Of course, with greater stardom comes greater backlash. With song lyrics that celebrate a small-town, blue-collar lifestyle, Hardy is the target of the same kinds of comments that also affect his tour boss. The two singers both sport mullets and down-home accents that catch them their fair share of redneck flak.

"You just have to laugh about it. You can't even consider letting that person get to you," Hardy says, cracking a grin. "I'm guilty of reading comments, because you never know when you'll find something that's just really touching. But, yeah, you have to take [the negative criticism] with a grain of salt, because that stuff'll drive you crazy."

Fortunately, Hardy has a friend in Wallen, who knows firsthand what it's like to come under social media fire for being a redneck. The pair have similar tastes in music, too -- and the artists they like to listen to the most aren't necessarily what listeners might expect.

"We actually have very similar taste. I know his favorite band is the War on Drugs," Hardy continues, adding that, especially for artists whose job is to make country music all day, every day, other genres can be a welcome break. "Obviously the classic stuff, but not every artist continues to listen to country music. They wouldn't in their spare time, because it's your job. On your own time, you try to find new music."

As for Hardy, he grew up listening to rock more than anything else. "Well, and Waylon Jennings, and John Prine," he adds, citing two more artists that country fans might not necessarily associate with his music.

In fact, the singer is a bona fide Prine fan, with the bumper stickers all over the back of his truck to prove it. Hardy's had plenty of experience meeting famous country stars, and has worked closely with artists such as Florida Georgia Line, but it was Prine who left him starstruck when he unexpectedly saw the legendary singer-songwriter after a writing session.
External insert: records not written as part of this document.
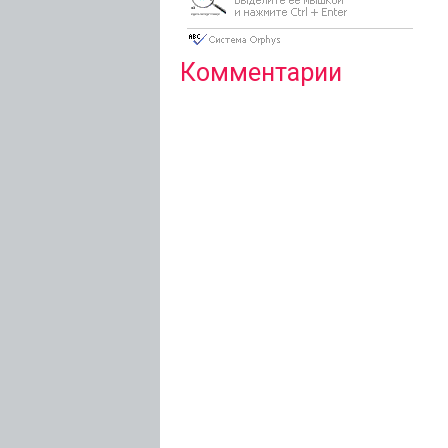
Комментарии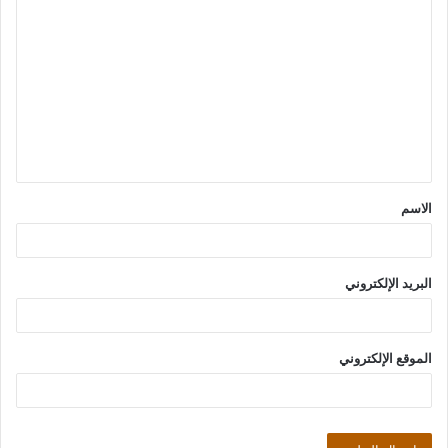
ا
ل
ت
ع
ل
ي
ق
الاسم
*
البريد الإلكتروني
الموقع الإلكتروني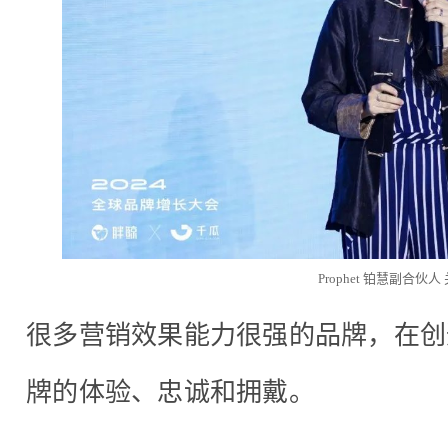
Prophet 铂慧副合伙人
很多营销效果能力很强的品牌，在创
牌的体验、忠诚和拥戴。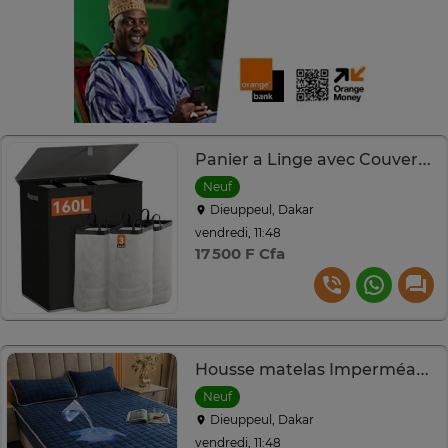
Panier a Linge avec Couvercle , 160L avec 3 sac linge
Neuf
Dieuppeul, Dakar
vendredi, 11:48
17 500 F Cfa
Housse matelas Imperméable
Neuf
Dieuppeul, Dakar
vendredi, 11:48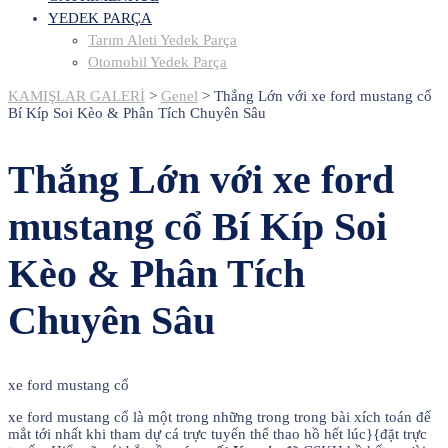
YEDEK PARÇA
Tarım Aleti Yedek Parça
Otomobil Yedek Parça
KAMIŞLAR GALERİ
>
Genel
>
Thắng Lớn với xe ford mustang cổ
Bí Kíp Soi Kèo & Phân Tích Chuyên Sâu
Thắng Lớn với xe ford
mustang cổ Bí Kíp Soi
Kèo & Phân Tích
Chuyên Sâu
xe ford mustang cổ
xe ford mustang cổ là một trong những trong trong bài xích toán để
mắt tới nhất khi tham dự cá trực tuyến thể thao hồ hết lúc}{đặt trực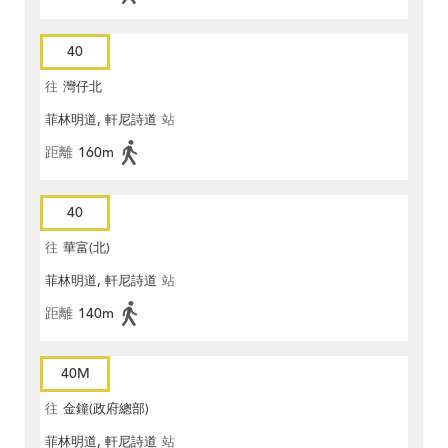
40
往
灣仔北
菲林明道, 軒尼詩道
站
距離
160m
40
往
華富(北)
菲林明道, 軒尼詩道
站
距離
140m
40M
往
金鐘(政府總部)
菲林明道, 軒尼詩道
站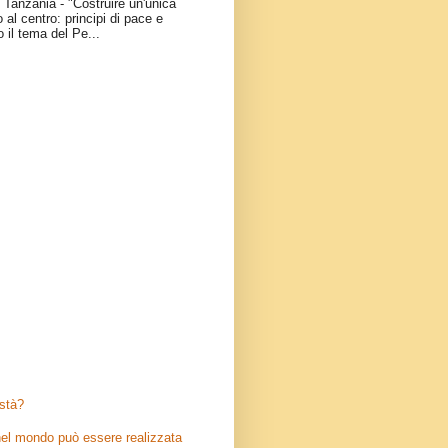
Tanzania - "Costruire un'unica
 al centro: principi di pace e
o il tema del Pe...
stà?
el mondo può essere realizzata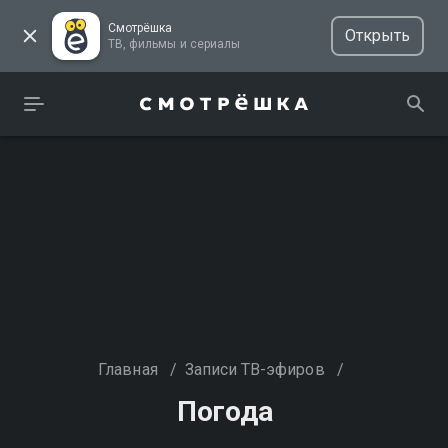
Смотрёшка
Открыть
ТВ, фильмы и сериалы
Главная
/
Записи ТВ-эфиров
/
Погода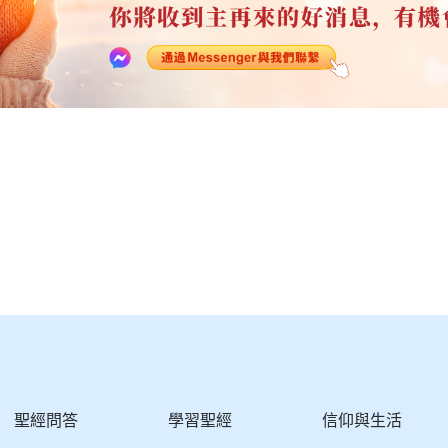
聖經問答
學習聖經
信仰與生活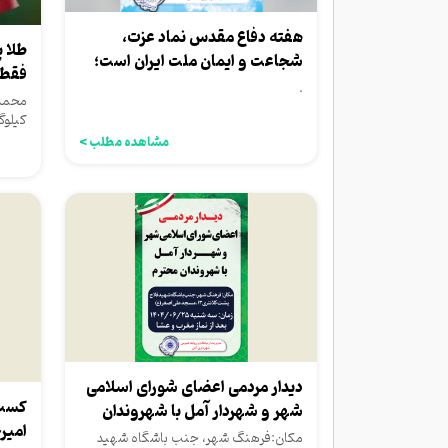
هفته دفاع مقدس نماد عزت،
طلا 
شجاعت و ایمان ملت ایران است؛
فقط 
گرامی باد این...
.
کیلوگ
دیدار نها
مشاهده مطلب >
دیدار مردمی اعضای شورای اسلامی
کسب 
شهر و شهردار آمل با شهروندان
امیر
محترم
مکان:فرهنگ شهر، جنب باشگاه شهید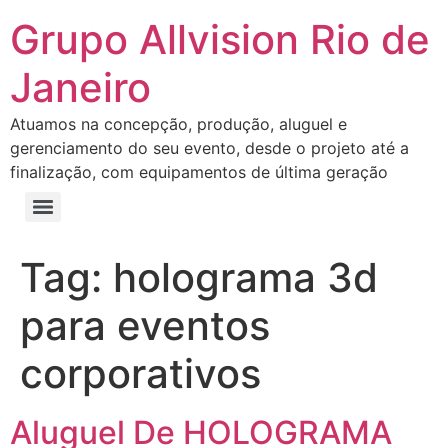
Grupo Allvision Rio de
Janeiro
Atuamos na concepção, produção, aluguel e
gerenciamento do seu evento, desde o projeto até a
finalização, com equipamentos de última geração
Tag:
holograma 3d
para eventos
corporativos
Aluguel De HOLOGRAMA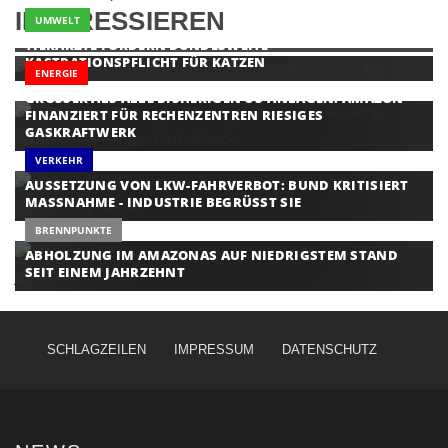
INTERESSIEREN
UMWELT
TIERÄRZTE FORDERN BUNDESWEITE
KASTRATIONSPFLICHT FÜR KATZEN
ENERGIE
GRÖSSER ALS ALLE BISHERIGEN US-ANLAGEN: AMAZON F
INANZIERT FÜR RECHENZENTREN RIESIGES G
ASKRAFTWERK
VERKEHR
AUSSETZUNG VON LKW-FAHRVERBOT: BUND KRITISIERT
MASSNAHME - INDUSTRIE BEGRÜSST SIE
BRENNPUNKTE
ABHOLZUNG IM AMAZONAS AUF NIEDRIGSTEM STAND
SEIT EINEM JAHRZEHNT
SCHLAGZEILEN
IMPRESSUM
DATENSCHUTZ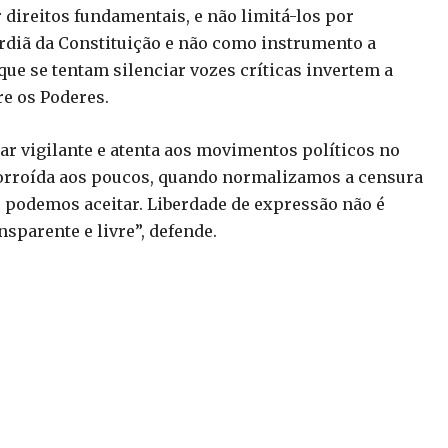
r direitos fundamentais, e não limitá-los por
ardiã da Constituição e não como instrumento a
que se tentam silenciar vozes críticas invertem a
e os Poderes.
ar vigilante e atenta aos movimentos políticos no
 corroída aos poucos, quando normalizamos a censura
o podemos aceitar. Liberdade de expressão não é
sparente e livre”, defende.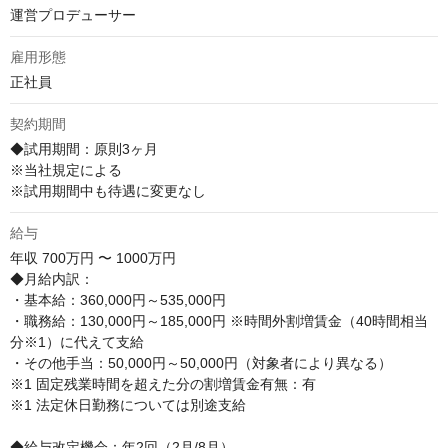
運営プロデューサー
雇用形態
正社員
契約期間
◆試用期間：原則3ヶ月

※当社規定による

※試用期間中も待遇に変更なし
給与
年収
700万円 〜 1000万円
◆月給内訳：

・基本給：360,000円～535,000円

・職務給：130,000円～185,000円 ※時間外割増賃金（40時間相当
分※1）に代えて支給

・その他手当：50,000円～50,000円（対象者により異なる）

※1 固定残業時間を超えた分の割増賃金有無：有

※1 法定休日勤務については別途支給

◆給与改定機会：年2回（2月/8月）
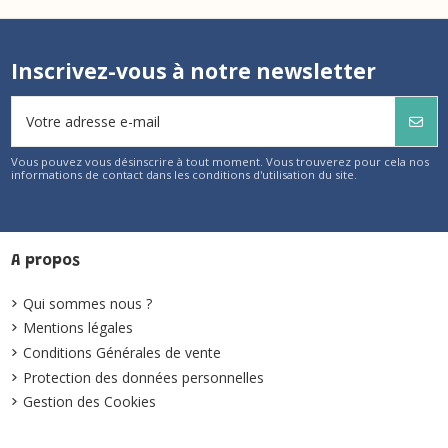
Inscrivez-vous à notre newsletter
Vous pouvez vous désinscrire à tout moment. Vous trouverez pour cela nos
informations de contact dans les conditions d'utilisation du site.
A propos
Qui sommes nous ?
Mentions légales
Conditions Générales de vente
Protection des données personnelles
Gestion des Cookies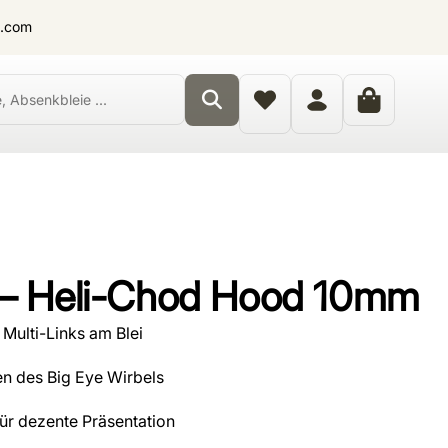
t.com
 – Heli-Chod Hood 10mm
ulti-Links am Blei
en des Big Eye Wirbels
ür dezente Präsentation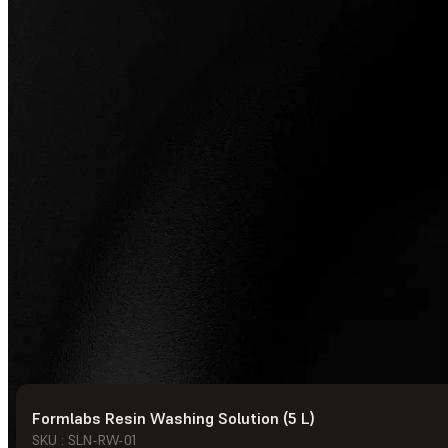
Formlabs Resin Washing Solution (5 L)
© Formlabs
2026
SKU : SLN-RW-01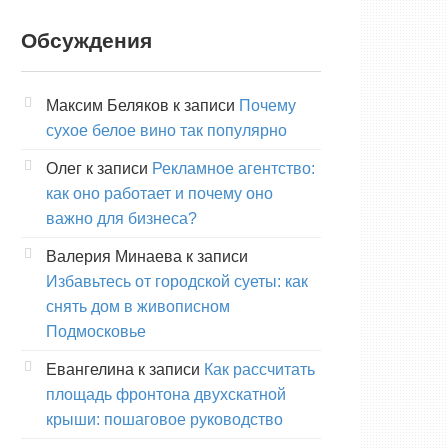
Обсуждения
Максим Беляков
к записи
Почему
сухое белое вино так популярно
Олег
к записи
Рекламное агентство:
как оно работает и почему оно
важно для бизнеса?
Валерия Минаева
к записи
Избавьтесь от городской суеты: как
снять дом в живописном
Подмосковье
Евангелина
к записи
Как рассчитать
площадь фронтона двухскатной
крыши: пошаговое руководство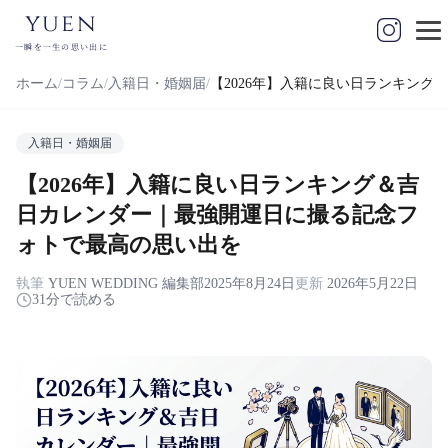
yuen
一瞬を一生の思い出に
ホーム
コラム
入籍日・婚姻届
【2026年】入籍に良い日ランキン
入籍日・婚姻届
【2026年】入籍に良い日ランキング＆吉
日カレンダー｜最強開運日に撮る記念フ
ォトで最高の思い出を
執筆
YUEN WEDDING 編集部
2025年8月24日
更新
2026年5月22日
31分で読める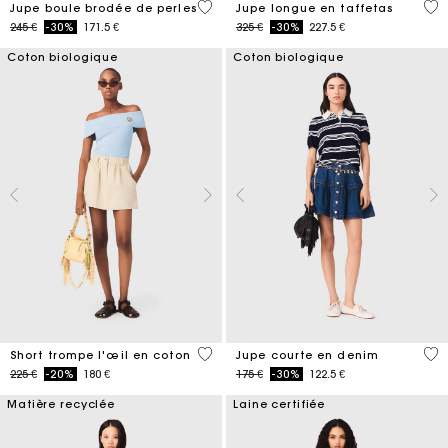
5 out of 5 Customer Rating
4,9
Jupe boule brodée de perles
Jupe longue en taffetas
Price reduced from
to
Price reduced from
to
245 €
-30%
171.5 €
325 €
-30%
227.5 €
Coton biologique
Coton biologique
5 out of 5 Customer Rating
4,5
Short trompe l'œil en coton
Jupe courte en denim
Price reduced from
to
Price reduced from
to
225 €
-20%
180 €
175 €
-30%
122.5 €
Matière recyclée
Laine certifiée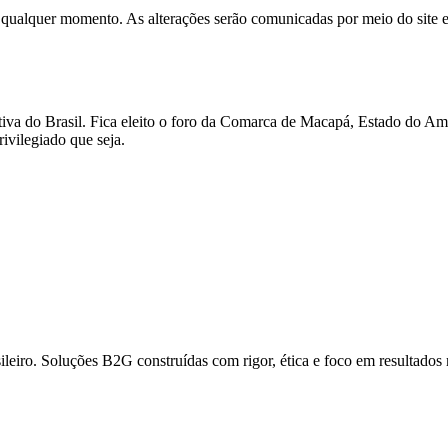
 qualquer momento. As alterações serão comunicadas por meio do site e
tiva do Brasil. Fica eleito o foro da Comarca de Macapá, Estado do Am
ivilegiado que seja.
sileiro. Soluções B2G construídas com rigor, ética e foco em resultados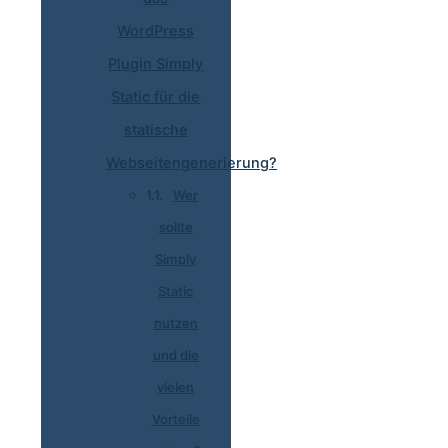
WordPress
Plugin Simply
Static für die
statische
Webseitengenerierung?
Wer
sollte
Simply
Static
nutzen
und die
vielen
Vorteile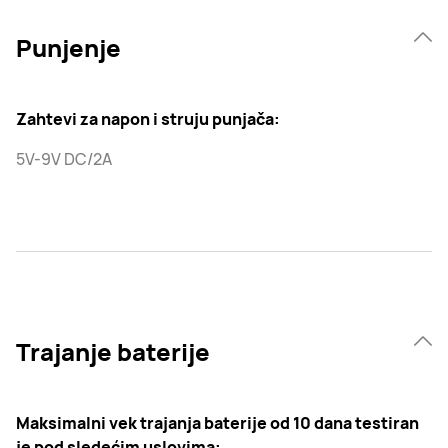
Punjenje
Zahtevi za napon i struju punjača:
5V-9V DC/2A
Trajanje baterije
Maksimalni vek trajanja baterije od 10 dana testiran
je pod sledećim uslovima: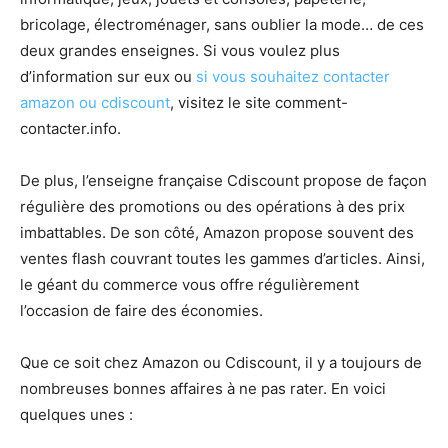
bricolage, électroménager, sans oublier la mode… de ces
deux grandes enseignes. Si vous voulez plus
d’information sur eux ou
si vous souhaitez contacter
amazon ou cdiscount
, visitez le site comment-
contacter.info.
De plus, l’enseigne française Cdiscount propose de façon
régulière des promotions ou des opérations à des prix
imbattables. De son côté, Amazon propose souvent des
ventes flash couvrant toutes les gammes d’articles. Ainsi,
le géant du commerce vous offre régulièrement
l’occasion de faire des économies.
Que ce soit chez Amazon ou Cdiscount, il y a toujours de
nombreuses bonnes affaires à ne pas rater. En voici
quelques unes :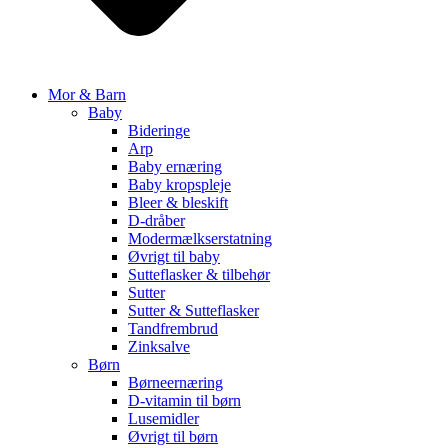
Mor & Barn
Baby
Bideringe
Arp
Baby ernæring
Baby kropspleje
Bleer & bleskift
D-dråber
Modermælkserstatning
Øvrigt til baby
Sutteflasker & tilbehør
Sutter
Sutter & Sutteflasker
Tandfrembrud
Zinksalve
Børn
Børneernæring
D-vitamin til børn
Lusemidler
Øvrigt til børn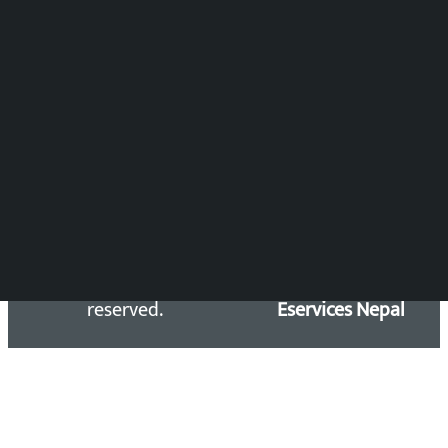
DOIB Reg. No.: 2777/78-79
Press Council Reg. : 57-78-79
समाचार डेस्क : 9851406252 (10AM-10PM)
सिधा सम्पर्क:
Email: kalopatinews@gmail.com
Copyright 2026 ©
Developed &
Kalopati.com | All rights
Maintained by
reserved.
Eservices Nepal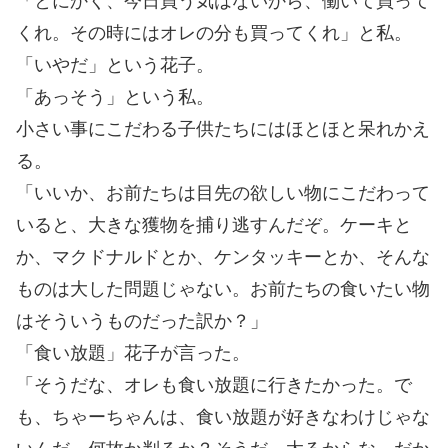
「とにかく、今日買う気はないから、働いて買って
くれ。その時にはオレの分も買ってくれ」と私。
「いやだ」という花子。
「あっそう」という私。
小さい事にこだわる子供たちにはほとほと呆れかえ
る。
「いいか、お前たちは目先の欲しい物にこだわって
いると、大きな獲物を捕り逃すんだぞ。ケーキと
か、マクドナルドとか、ケンタッキーとか、そんな
ものは大した問題じゃない。お前たちの食いたい物
はそういうものだった訳か？」
「食い放題」花子が言った。
「そうだな、オレも食い放題に行きたかった。で
も、ちゃーちゃんは、食い放題が好きなわけじゃな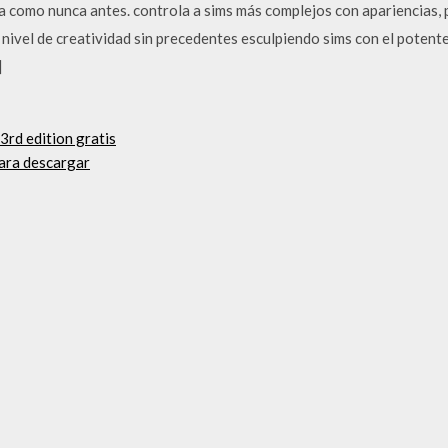
ida como nunca antes. controla a sims más complejos con apariencias,
nivel de creatividad sin precedentes esculpiendo sims con el potent
]
rd edition gratis
para descargar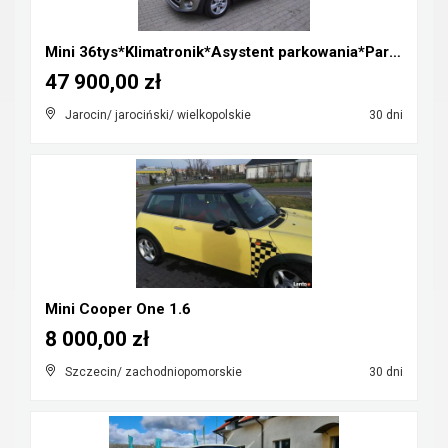
Mini 36tys*Klimatronik*Asystent parkowania*Parki p...
47 900,00 zł
Jarocin/ jarociński/ wielkopolskie
30 dni
Mini Cooper One 1.6
8 000,00 zł
Szczecin/ zachodniopomorskie
30 dni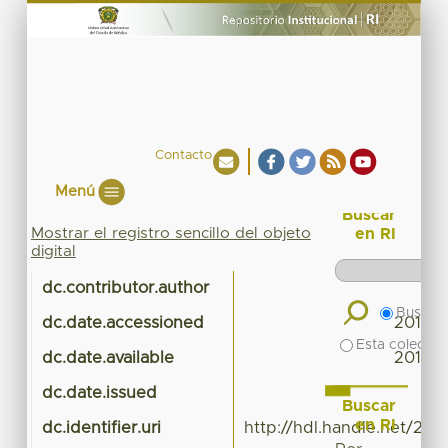
Contacto
Menú
Buscar
Mostrar el registro sencillo del objeto
en RI
digital
dc.contributor.author
UA
Buscar 
dc.date.accessioned
2014-1
Esta colecció
dc.date.available
2014-1
dc.date.issued
Buscar
en RI
dc.identifier.uri
http://hdl.handle.net/20.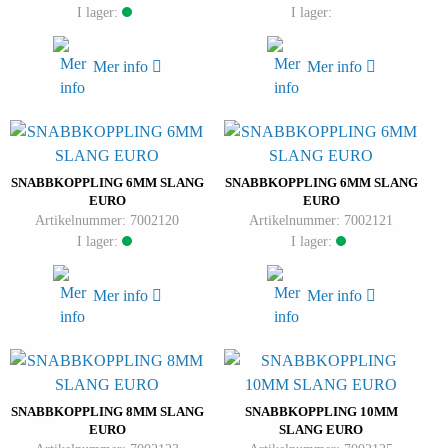
I lager:
I lager:
Mer info
Mer info
SNABBKOPPLING 6MM SLANG
SNABBKOPPLING 6MM SLANG
EURO
EURO
Artikelnummer: 7002120
Artikelnummer: 7002121
I lager:
I lager:
Mer info
Mer info
SNABBKOPPLING 8MM SLANG
SNABBKOPPLING 10MM
EURO
SLANG EURO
"I came downstairs to leave, and he was in there, and I was like, 'Holy s--t!'" Hardy recalls. "I guess it was his publicist or manager, and two other people, standing there talking to him. I was like, 'I don't know if I'll ever see him again. I have to say something.' And so I awkwardly just stood there."

Eventually, Prine and the group of people he was talking to took notice. "Literally, they were looking at me, and finally I was just like, 'Dude, I'm a huge fan.' My old truck had Prine stickers all over the back, and so I pointed and was like, 'That's my truck right there.' He was like, 'Oh, that's cool!'"

Although the Americana giant may not seem like a natural influence for Hardy, he points out that songwriting is his bread and butter, and in the world of songwriting, no one looms larger than Prine. Hardy may write in a different style, and about different subject matter, but at its foundation, the craft is the same.

"I just love the lyric, you know?" Hardy adds with a shrug. "I guess it comes from that."